(Requirement)
Please return the lines of the data that contain "pengiriman".

╭─ Dataset extract

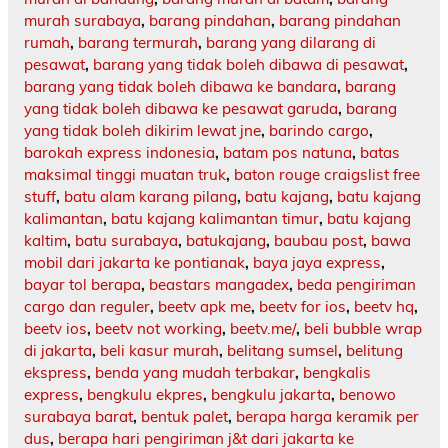
murah surabaya
,
barang pindahan
,
barang pindahan
rumah
,
barang termurah
,
barang yang dilarang di
pesawat
,
barang yang tidak boleh dibawa di pesawat
,
barang yang tidak boleh dibawa ke bandara
,
barang
yang tidak boleh dibawa ke pesawat garuda
,
barang
yang tidak boleh dikirim lewat jne
,
barindo cargo
,
barokah express indonesia
,
batam pos natuna
,
batas
maksimal tinggi muatan truk
,
baton rouge craigslist free
stuff
,
batu alam karang pilang
,
batu kajang
,
batu kajang
kalimantan
,
batu kajang kalimantan timur
,
batu kajang
kaltim
,
batu surabaya
,
batukajang
,
baubau post
,
bawa
mobil dari jakarta ke pontianak
,
baya jaya express
,
bayar tol berapa
,
beastars mangadex
,
beda pengiriman
cargo dan reguler
,
beetv apk me
,
beetv for ios
,
beetv hq
,
beetv ios
,
beetv not working
,
beetv.me/
,
beli bubble wrap
di jakarta
,
beli kasur murah
,
belitang sumsel
,
belitung
ekspress
,
benda yang mudah terbakar
,
bengkalis
express
,
bengkulu ekpres
,
bengkulu jakarta
,
benowo
surabaya barat
,
bentuk palet
,
berapa harga keramik per
dus
,
berapa hari pengiriman j&t dari jakarta ke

╰─

(Problem solution)
beda pengiriman
berapa hari pengiriman j&t dari jakarta ke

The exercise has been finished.